Violences légères contre une bénévole de la «Manif pour tous»: l’audience en appel a eu lieu
Selon l'avocat du militant LGBT accusé de violences, les conditions montrent que Nathan a agi sans volonté de brusquer ou de faire peur.
Mercredi 3 juin comparaissait en appel Nathan, un militant LGBT accusé par deux membres de la «Manif pour tous» d’avoir perturbé une distribution de tracts en 2013, un acte qualifié de violences volontaires sans ITT. Après une comparution en octobre 2014, Nathan avait été condamné à une amende de 80€ pour violences légères, ainsi qu’à 1€ de dommages-intérêts pour les deux requérantes.
TOUJOURS LA QUESTION DE LA VIOLENCE
«La juge a directement commencé par parler de la liberté d’expression, que nous étions en démocratie et que par conséquent tout le monde avait droit à la parole», raconte Nathan à Yagg. Il affirme avoir le sentiment que la juge à laquelle il a eu affaire «n’y connaissait rien sur les questions d’homophobie». Pour son avocat Tewfik Bouzenoune, cette audience s’est déroulée comme beaucoup d’appels: «La juge a effectivement questionné la pertinence de l’appel: pourquoi cette personne conteste-t-elle sa condamnation? L’instruction du dossier peut donc paraître orientée.» Il affirme que le problème posé par cette affaire réside dans le fait de savoir si oui ou non prendre les tracts de la militante de la «Manif pour tous» constituait une violence: «Y avait-il une volonté de violenter, de faire peur? Les conditions montrent qu’il n’y avait pas de violence intentionnelle de la part de Nathan», affirme l’avocat.

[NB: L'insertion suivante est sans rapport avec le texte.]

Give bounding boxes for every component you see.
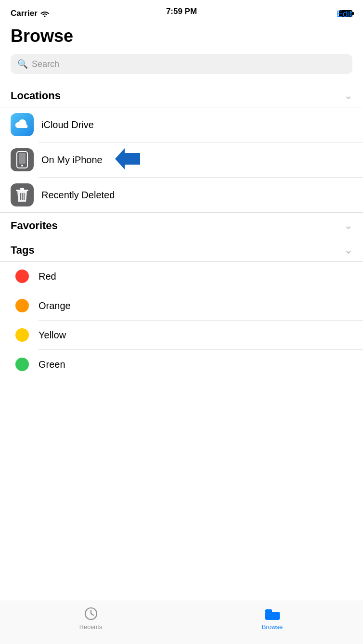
locations-title: Locations xyxy=(11,90,61,102)
favorites-chevron-icon: ⌄ xyxy=(344,220,352,232)
tag-red-item[interactable]: Red xyxy=(0,262,363,291)
tags-chevron-icon: ⌄ xyxy=(344,245,352,256)
tags-title: Tags xyxy=(11,244,35,257)
tab-browse-label: Browse xyxy=(262,623,283,631)
wifi-icon xyxy=(40,10,49,17)
recently-deleted-label: Recently Deleted xyxy=(41,190,115,201)
svg-rect-14 xyxy=(265,609,272,613)
red-dot xyxy=(15,270,29,283)
icloud-drive-label: iCloud Drive xyxy=(41,119,94,130)
tag-green-item[interactable]: Green xyxy=(0,350,363,379)
carrier-label: Carrier xyxy=(11,9,38,18)
edit-button[interactable]: Edit xyxy=(337,9,352,19)
locations-section-header[interactable]: Locations ⌄ xyxy=(0,85,363,107)
svg-point-3 xyxy=(21,165,23,167)
carrier-wifi: Carrier xyxy=(11,9,49,18)
svg-rect-5 xyxy=(16,190,28,191)
tags-section-header[interactable]: Tags ⌄ xyxy=(0,239,363,261)
favorites-title: Favorites xyxy=(11,219,58,232)
green-dot xyxy=(15,358,29,371)
icloud-drive-item[interactable]: iCloud Drive xyxy=(0,107,363,142)
yellow-dot xyxy=(15,328,29,342)
divider-3 xyxy=(0,212,363,213)
divider-4 xyxy=(0,237,363,237)
recently-deleted-item[interactable]: Recently Deleted xyxy=(0,178,363,212)
tag-orange-label: Orange xyxy=(39,300,71,311)
tab-browse[interactable]: Browse xyxy=(182,606,363,631)
status-bar: Carrier 7:59 PM xyxy=(0,0,363,24)
svg-line-12 xyxy=(91,614,93,615)
svg-rect-2 xyxy=(19,153,26,164)
tab-bar: Recents Browse xyxy=(0,601,363,644)
tag-yellow-label: Yellow xyxy=(39,330,66,341)
iphone-icon xyxy=(11,148,34,171)
icloud-icon xyxy=(11,113,34,136)
tag-orange-item[interactable]: Orange xyxy=(0,291,363,320)
svg-rect-6 xyxy=(20,188,24,190)
orange-dot xyxy=(15,299,29,312)
page-header: Edit Browse xyxy=(0,26,363,46)
on-my-iphone-label: On My iPhone xyxy=(41,155,103,166)
search-placeholder: Search xyxy=(32,59,59,69)
recents-icon xyxy=(83,606,99,621)
svg-rect-13 xyxy=(265,612,280,620)
locations-chevron-icon: ⌄ xyxy=(344,90,352,102)
svg-point-0 xyxy=(44,16,45,17)
status-time: 7:59 PM xyxy=(166,7,197,16)
search-bar[interactable]: 🔍 Search xyxy=(11,54,352,74)
trash-icon xyxy=(11,183,34,206)
search-icon: 🔍 xyxy=(17,59,28,69)
favorites-section-header[interactable]: Favorites ⌄ xyxy=(0,215,363,237)
tag-green-label: Green xyxy=(39,359,65,370)
tag-red-label: Red xyxy=(39,271,56,282)
blue-arrow-annotation xyxy=(115,148,140,171)
svg-marker-4 xyxy=(115,148,140,169)
tab-recents[interactable]: Recents xyxy=(0,606,182,631)
tab-recents-label: Recents xyxy=(79,623,103,631)
browse-icon xyxy=(265,606,280,621)
on-my-iphone-item[interactable]: On My iPhone xyxy=(0,142,363,177)
tag-yellow-item[interactable]: Yellow xyxy=(0,321,363,349)
page-title: Browse xyxy=(11,26,352,46)
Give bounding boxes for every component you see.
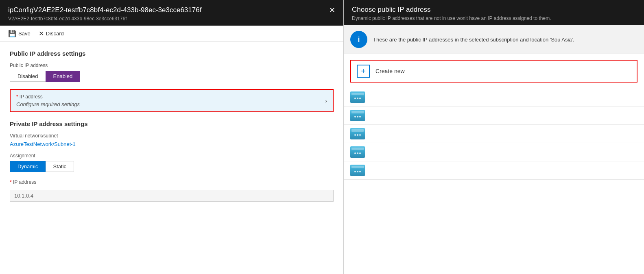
create-new-item[interactable]: + Create new — [350, 60, 637, 83]
vnet-label: Virtual network/subnet — [10, 133, 334, 139]
save-label: Save — [18, 30, 31, 37]
left-panel-title: ipConfigV2AE2E2-testfb7c8bf4-ec2d-433b-9… — [8, 6, 335, 15]
info-icon: i — [350, 31, 367, 48]
discard-button[interactable]: ✕ Discard — [39, 30, 64, 37]
plus-icon: + — [357, 65, 370, 78]
toolbar: 💾 Save ✕ Discard — [0, 26, 343, 42]
list-item[interactable] — [344, 125, 644, 143]
left-panel: ipConfigV2AE2E2-testfb7c8bf4-ec2d-433b-9… — [0, 0, 344, 274]
dynamic-toggle[interactable]: Dynamic — [10, 161, 46, 172]
assignment-toggle-group: Dynamic Static — [10, 161, 334, 172]
private-ip-section-title: Private IP address settings — [10, 120, 334, 127]
chevron-right-icon: › — [325, 98, 327, 104]
ip-item-icon — [350, 165, 365, 176]
ip-item-icon — [350, 146, 365, 158]
close-button[interactable]: ✕ — [329, 6, 335, 15]
info-text: These are the public IP addresses in the… — [373, 37, 574, 43]
required-star: * — [16, 94, 18, 100]
left-header: ipConfigV2AE2E2-testfb7c8bf4-ec2d-433b-9… — [0, 0, 343, 26]
enabled-toggle[interactable]: Enabled — [46, 71, 81, 82]
private-ip-label: * IP address — [10, 179, 334, 185]
right-content: i These are the public IP addresses in t… — [344, 25, 644, 274]
create-new-label: Create new — [375, 68, 405, 74]
private-ip-section: Private IP address settings Virtual netw… — [10, 120, 334, 202]
left-panel-subtitle: V2AE2E2-testfb7c8bf4-ec2d-433b-98ec-3e3c… — [8, 16, 335, 22]
ip-address-label: *IP address — [16, 94, 80, 100]
public-ip-section-title: Public IP address settings — [10, 50, 334, 57]
left-content: Public IP address settings Public IP add… — [0, 42, 343, 274]
list-item[interactable] — [344, 88, 644, 107]
right-panel: Choose public IP address Dynamic public … — [344, 0, 644, 274]
discard-label: Discard — [46, 30, 64, 37]
info-banner: i These are the public IP addresses in t… — [344, 25, 644, 54]
ip-item-icon — [350, 91, 365, 103]
vnet-link[interactable]: AzureTestNetwork/Subnet-1 — [10, 141, 76, 147]
list-item[interactable] — [344, 107, 644, 125]
ip-list — [344, 88, 644, 180]
save-icon: 💾 — [8, 30, 16, 37]
save-button[interactable]: 💾 Save — [8, 30, 31, 37]
static-toggle[interactable]: Static — [46, 161, 74, 172]
discard-icon: ✕ — [39, 30, 44, 37]
list-item[interactable] — [344, 161, 644, 180]
ip-address-placeholder: Configure required settings — [16, 101, 80, 107]
right-header: Choose public IP address Dynamic public … — [344, 0, 644, 25]
list-item[interactable] — [344, 143, 644, 161]
right-panel-title: Choose public IP address — [352, 6, 636, 14]
ip-item-icon — [350, 128, 365, 139]
private-ip-input[interactable] — [10, 190, 334, 202]
assignment-label: Assignment — [10, 153, 334, 159]
disabled-toggle[interactable]: Disabled — [10, 71, 46, 82]
ip-address-selector[interactable]: *IP address Configure required settings … — [10, 89, 334, 112]
ip-item-icon — [350, 110, 365, 121]
public-ip-toggle-group: Disabled Enabled — [10, 71, 334, 82]
public-ip-field-label: Public IP address — [10, 63, 334, 68]
right-panel-subtitle: Dynamic public IP addresses that are not… — [352, 15, 636, 21]
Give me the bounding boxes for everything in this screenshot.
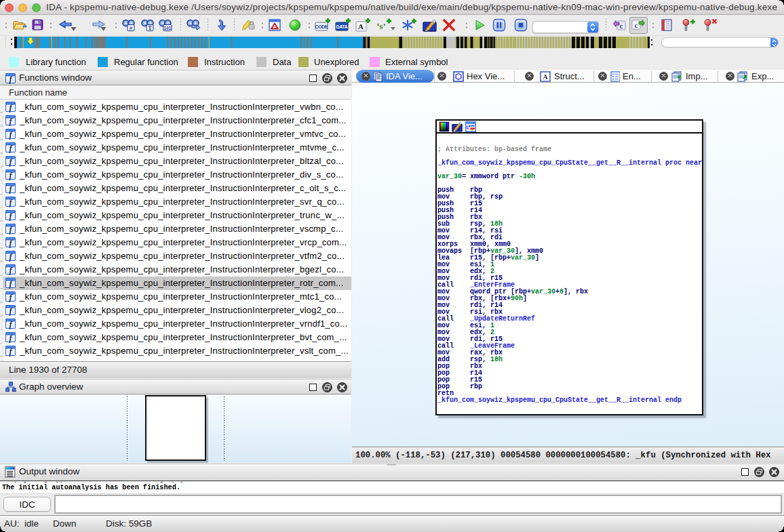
svg-text:‘s’: ‘s’: [376, 21, 386, 31]
svg-text:A: A: [543, 73, 548, 81]
svg-text:A: A: [358, 22, 364, 30]
svg-text:c: c: [620, 22, 623, 30]
svg-text:101: 101: [164, 26, 172, 30]
svg-text:T: T: [148, 24, 152, 31]
svg-text:c: c: [635, 22, 638, 29]
svg-text:DATA: DATA: [336, 24, 347, 29]
svg-text:CODE: CODE: [315, 24, 329, 29]
svg-text:#: #: [130, 25, 133, 31]
svg-text:A: A: [273, 24, 276, 29]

NE PAS FAIRE ABSTRACTION DU CONTEXTE
L’avocat des deux plaignantes, Henri de Beauregard (qui a déjà défendu des militant.e.s de la «Manif pour tous»), a de nouveau accusé de faire un procès médiatique, ce que Tewfik Bouzenoune a vivement contesté: Je lui ai dit dit “Retournez-vous: y a-t-il quelqu’un, hormis le compagnon de Nathan, venu le soutenir? Y a-t-il un rassemblement à l’extérieur pour lui?” J’ai rappelé aussi que les communiqués de l’Inter-LGBT n’étaient pas du fait de Nathan mais que son affaire avait engendré un élan de solidarité.» Nathan, comme il l’avait fait lors de l’audience en octobre 2014, a de son côté mentionné le contexte de l’altercation entre lui et les deux requérantes. «On était en plein dans les débats sur le mariage pour tous, en pleine montée de la parole homophobe.» Il a de nouveau insisté sur ce climat violent avec pour preuve les chiffres alarmants de SOS homophobie présentés dans son rapport 2014. Une mise en perspective qu’a aussi soutenue son avocat: «Il est important de ne pas écarter le contexte.

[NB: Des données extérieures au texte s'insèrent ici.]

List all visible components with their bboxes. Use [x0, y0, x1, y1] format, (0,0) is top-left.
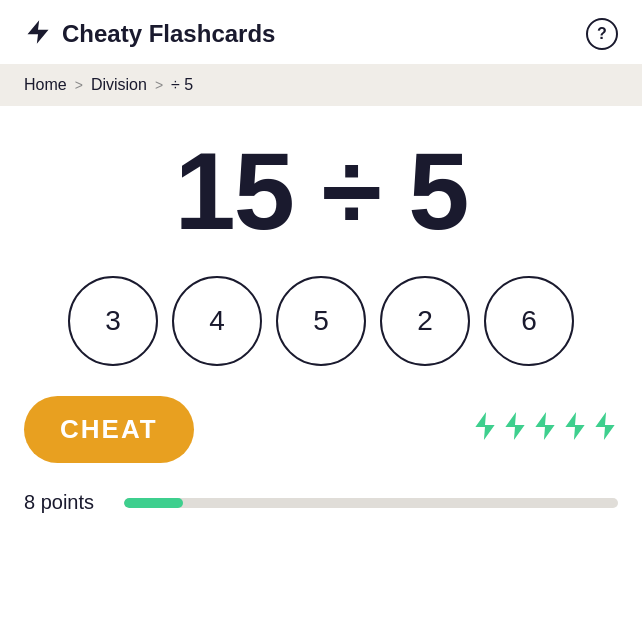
answer-option-4[interactable]: 6 — [484, 276, 574, 366]
svg-marker-1 — [475, 412, 494, 440]
breadcrumb-home[interactable]: Home — [24, 76, 67, 94]
breadcrumb-sep-1: > — [75, 77, 83, 93]
answer-option-3[interactable]: 2 — [380, 276, 470, 366]
main-content: 15 ÷ 5 3 4 5 2 6 CHEAT — [0, 106, 642, 534]
svg-marker-0 — [28, 20, 49, 43]
lightning-icons — [472, 411, 618, 448]
answer-value-0: 3 — [105, 305, 121, 337]
bottom-row: CHEAT — [24, 396, 618, 463]
help-label: ? — [597, 25, 607, 43]
lightning-icon-5 — [592, 411, 618, 448]
answer-value-3: 2 — [417, 305, 433, 337]
answer-option-1[interactable]: 4 — [172, 276, 262, 366]
answer-options: 3 4 5 2 6 — [68, 276, 574, 366]
svg-marker-5 — [595, 412, 614, 440]
lightning-icon-4 — [562, 411, 588, 448]
math-problem: 15 ÷ 5 — [174, 136, 467, 246]
lightning-icon-1 — [472, 411, 498, 448]
answer-option-0[interactable]: 3 — [68, 276, 158, 366]
progress-bar-fill — [124, 498, 183, 508]
breadcrumb: Home > Division > ÷ 5 — [0, 64, 642, 106]
svg-marker-3 — [535, 412, 554, 440]
header-left: Cheaty Flashcards — [24, 18, 275, 50]
breadcrumb-sep-2: > — [155, 77, 163, 93]
lightning-logo-icon — [24, 18, 52, 50]
points-label: 8 points — [24, 491, 104, 514]
answer-value-4: 6 — [521, 305, 537, 337]
breadcrumb-current: ÷ 5 — [171, 76, 193, 94]
cheat-button[interactable]: CHEAT — [24, 396, 194, 463]
points-row: 8 points — [24, 491, 618, 514]
app-title: Cheaty Flashcards — [62, 20, 275, 48]
lightning-icon-2 — [502, 411, 528, 448]
header: Cheaty Flashcards ? — [0, 0, 642, 64]
lightning-icon-3 — [532, 411, 558, 448]
answer-value-2: 5 — [313, 305, 329, 337]
help-button[interactable]: ? — [586, 18, 618, 50]
svg-marker-2 — [505, 412, 524, 440]
svg-marker-4 — [565, 412, 584, 440]
answer-value-1: 4 — [209, 305, 225, 337]
breadcrumb-division[interactable]: Division — [91, 76, 147, 94]
answer-option-2[interactable]: 5 — [276, 276, 366, 366]
progress-bar-container — [124, 498, 618, 508]
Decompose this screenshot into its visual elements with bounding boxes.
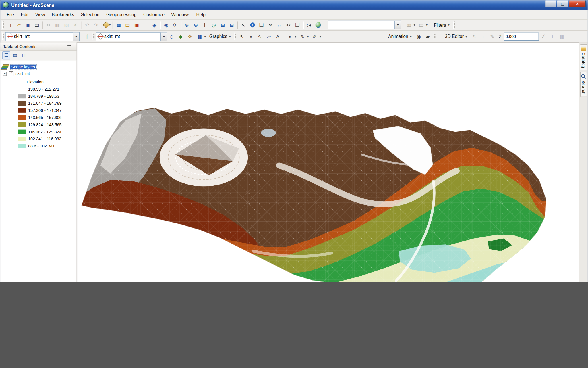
undo-button[interactable]: ↶ — [82, 20, 91, 29]
list-by-drawing-order-button[interactable]: ☰ — [2, 51, 10, 59]
arccatalog-button[interactable]: ▤ — [123, 20, 132, 29]
python-window-button[interactable]: ≡ — [141, 20, 150, 29]
select-features-tool[interactable]: ↖ — [239, 20, 248, 29]
cut-button[interactable]: ✂ — [44, 20, 53, 29]
line-tool[interactable]: ∿ — [256, 32, 264, 41]
time-slider-button[interactable]: ◷ — [305, 20, 314, 29]
collapse-icon[interactable]: − — [3, 72, 7, 76]
fixed-zoom-out-button[interactable]: ⊟ — [227, 20, 236, 29]
scale-combo-dropdown[interactable]: ▾ — [394, 21, 401, 29]
legend-row[interactable]: 184.789 - 198.53 — [2, 92, 77, 99]
interpolate-spiral-tool[interactable]: ∫ — [82, 32, 91, 41]
tin-layer-combo[interactable]: skirt_mt ▾ — [5, 32, 80, 41]
contour-tool[interactable]: ❖ — [185, 32, 194, 41]
fill-symbol-button[interactable]: ✐ ▾ — [310, 32, 322, 41]
arcmap-button[interactable]: ▦ — [114, 20, 123, 29]
3d-editor-dropdown[interactable]: 3D Editor ▾ — [442, 33, 470, 40]
html-popup-tool[interactable]: ❏ — [257, 20, 266, 29]
menu-item-Customize[interactable]: Customize — [140, 11, 168, 18]
scene-layers-node[interactable]: Scene layers — [2, 64, 77, 70]
edit-vertex-tool[interactable]: + — [479, 32, 488, 41]
viewer-window-button[interactable]: ❐ — [293, 20, 302, 29]
legend-row[interactable]: 116.082 - 129.824 — [2, 128, 77, 135]
layer-visibility-checkbox[interactable]: ✓ — [9, 71, 13, 76]
find-button[interactable]: ∞ — [266, 20, 275, 29]
interpolate-line-tool[interactable]: ◇ — [167, 32, 176, 41]
navigate-tool[interactable]: ◉ — [162, 20, 171, 29]
table-options-button[interactable]: ▦ ▾ — [403, 20, 416, 29]
legend-row[interactable]: 88.6 - 102.341 — [2, 142, 77, 150]
pin-icon[interactable] — [67, 44, 71, 48]
toolbar-grip[interactable] — [234, 33, 236, 40]
animation-controls-button[interactable]: ▰ — [423, 32, 432, 41]
add-data-button[interactable]: ▾ — [103, 22, 111, 27]
scale-combo-input[interactable] — [330, 21, 393, 28]
animation-dropdown[interactable]: Animation ▾ — [386, 33, 414, 40]
filters-dropdown[interactable]: Filters ▾ — [431, 21, 452, 29]
scale-combo[interactable]: ▾ — [328, 21, 401, 29]
steepest-path-tool[interactable]: ◆ — [176, 32, 185, 41]
animation-capture-button[interactable]: ◉ — [414, 32, 423, 41]
snap-angle-button[interactable]: ∠ — [539, 32, 548, 41]
menu-item-Help[interactable]: Help — [193, 11, 209, 18]
point-tool[interactable]: ● — [246, 32, 255, 41]
search-tab[interactable]: Search — [580, 72, 587, 97]
text-tool[interactable]: A — [273, 32, 282, 41]
layer-select-button[interactable]: ▩ ▾ — [194, 32, 207, 41]
close-button[interactable]: × — [569, 0, 586, 7]
identify-tool[interactable]: i — [248, 20, 257, 29]
graphics-select-tool[interactable]: ↖ — [237, 32, 246, 41]
menu-item-Windows[interactable]: Windows — [168, 11, 193, 18]
image-options-button[interactable]: ▤ ▾ — [416, 20, 428, 29]
layer-node-skirt-mt[interactable]: − ✓ skirt_mt — [2, 70, 77, 77]
line-symbol-button[interactable]: ✎ ▾ — [297, 32, 310, 41]
menu-item-Geoprocessing[interactable]: Geoprocessing — [103, 11, 140, 18]
z-value-field[interactable] — [504, 32, 539, 40]
terrain-tin-3d-view[interactable] — [77, 43, 579, 282]
analyst-layer-combo[interactable]: skirt_mt ▾ — [96, 32, 167, 41]
toolbar-grip[interactable] — [93, 33, 95, 40]
3d-analyst-globe-button[interactable] — [314, 20, 322, 29]
paste-button[interactable]: ▧ — [62, 20, 71, 29]
snap-grid-button[interactable]: ▦ — [557, 32, 566, 41]
pan-tool[interactable]: ✛ — [200, 20, 209, 29]
modelbuilder-button[interactable]: ◉ — [150, 20, 159, 29]
redo-button[interactable]: ↷ — [92, 20, 100, 29]
arctoolbox-button[interactable]: ▣ — [132, 20, 141, 29]
analyst-layer-dropdown[interactable]: ▾ — [160, 32, 167, 40]
delete-button[interactable]: ✕ — [71, 20, 80, 29]
legend-row[interactable]: 102.341 - 116.082 — [2, 135, 77, 142]
toolbar-grip[interactable] — [433, 33, 435, 40]
toolbar-grip[interactable] — [2, 21, 4, 29]
edit-sketch-tool[interactable]: ✎ — [488, 32, 497, 41]
zoom-in-tool[interactable]: ⊕ — [182, 20, 191, 29]
toolbar-grip[interactable] — [2, 33, 4, 40]
menu-item-File[interactable]: File — [3, 11, 18, 18]
edit-select-tool[interactable]: ↖ — [470, 32, 479, 41]
menu-item-Selection[interactable]: Selection — [78, 11, 103, 18]
scene-viewport[interactable] — [77, 43, 579, 282]
legend-row[interactable]: 129.824 - 143.565 — [2, 121, 77, 128]
toolbar-grip[interactable] — [453, 21, 455, 29]
legend-row[interactable]: 171.047 - 184.789 — [2, 99, 77, 107]
measure-tool[interactable]: ↔ — [275, 20, 284, 29]
graphics-dropdown[interactable]: Graphics ▾ — [207, 33, 233, 40]
copy-button[interactable]: ▥ — [53, 20, 62, 29]
save-button[interactable]: ▣ — [23, 20, 32, 29]
marker-symbol-button[interactable]: ● ▾ — [285, 32, 297, 41]
print-button[interactable]: ▤ — [32, 20, 41, 29]
snap-perpendicular-button[interactable]: ⊥ — [548, 32, 557, 41]
full-extent-button[interactable]: ◎ — [209, 20, 218, 29]
menu-item-Edit[interactable]: Edit — [18, 11, 32, 18]
go-to-xy-button[interactable]: XY — [284, 20, 293, 29]
legend-row[interactable]: 143.565 - 157.306 — [2, 114, 77, 121]
legend-row[interactable]: 157.306 - 171.047 — [2, 107, 77, 114]
polygon-tool[interactable]: ▱ — [264, 32, 273, 41]
catalog-tab[interactable]: Catalog — [580, 44, 587, 70]
title-bar[interactable]: Untitled - ArcScene – ▢ × — [0, 0, 587, 10]
list-by-visibility-button[interactable]: ◫ — [20, 51, 28, 59]
menu-item-View[interactable]: View — [32, 11, 48, 18]
menu-item-Bookmarks[interactable]: Bookmarks — [48, 11, 78, 18]
open-button[interactable]: ▱ — [14, 20, 23, 29]
fixed-zoom-in-button[interactable]: ⊞ — [218, 20, 227, 29]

«Aujourd’hui, ça peut paraître abscons, la loi sur le mariage pour tous est passée, la “Manif pour tous” n’a plus de combat à mener. On aurait tendance à aborder différemment cette affaire. Mais les homosexuel.le.s ont été durement touché.e.s par ce climat de violence, Nathan lui-même a été touché par ce climat de violence. On ne peut pas en faire en faire abstraction.»
Et même sous cet angle, Tewfik Bouzenoune rappelle aussi que face à la personne qui accuse Nathan d’avoir arraché ses tracts avec violence, il a fait témoigner cinq personnes attestant que le militant LGBT n’avait pas fait preuve d’agressivité. «Il manque donc des éléments», constate l’avocat. Nathan a lui de nouveau affirmé qu’il n’agirait plus de la sorte aujourd’hui.
«Avec ce procès, c’est comme si on nous enlevait le droit de dire ce qui est homophobe, constate amèrement Nathan. On m’a quand même dépeint comme une menace pour la démocratie! J’ai vraiment eu l’impression mercredi que la juge et l’avocat général me faisaient le procès de mes “opinions” et me poussaient à accepter l’homophobie sans rien faire, au nom de la démocratie et de la liberté d’opinion. Je trouve ça inquiétant de voir la justice rentrer là-dedans.» La décision sera rendue le 1er juillet.